Page-level text extractions
━━━━━━━━
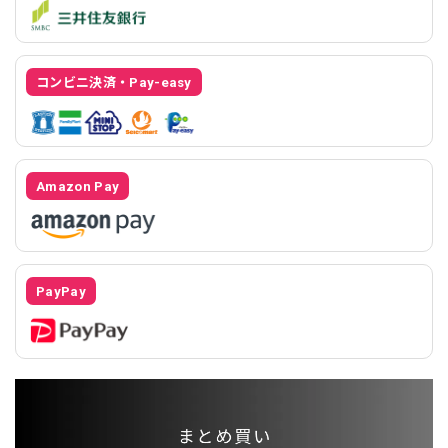
コンビニ決済・Pay-easy
Amazon Pay
PayPay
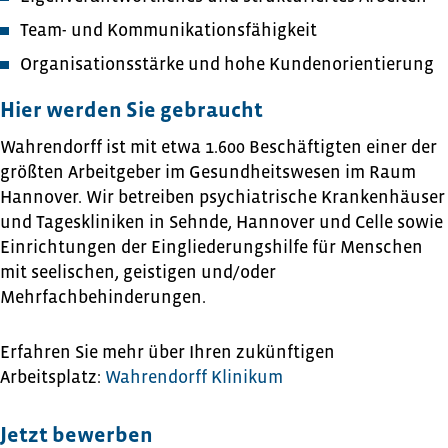
Team- und Kommunikationsfähigkeit
Organisationsstärke und hohe Kundenorientierung
Hier werden Sie gebraucht
Wahrendorff ist mit etwa 1.600 Beschäftigten einer der
größten Arbeitgeber im Gesundheitswesen im Raum
Hannover. Wir betreiben psychiatrische Krankenhäuser
und Tageskliniken in Sehnde, Hannover und Celle sowie
Einrichtungen der Eingliederungshilfe für Menschen
mit seelischen, geistigen und/oder
Mehrfachbehinderungen.
Erfahren Sie mehr über Ihren zukünftigen
Arbeitsplatz:
Wahrendorff Klinikum
Jetzt bewerben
━━━━━━━━
> **Your assignment**
Please return every line from the one that contains "mit seelischen, geistigen und/oder" through the end of the entries, exactly, leaving out all others.

> **Exercise response**
mit seelischen, geistigen und/oder
Mehrfachbehinderungen.
Erfahren Sie mehr über Ihren zukünftigen
Arbeitsplatz:
Wahrendorff Klinikum
Jetzt bewerben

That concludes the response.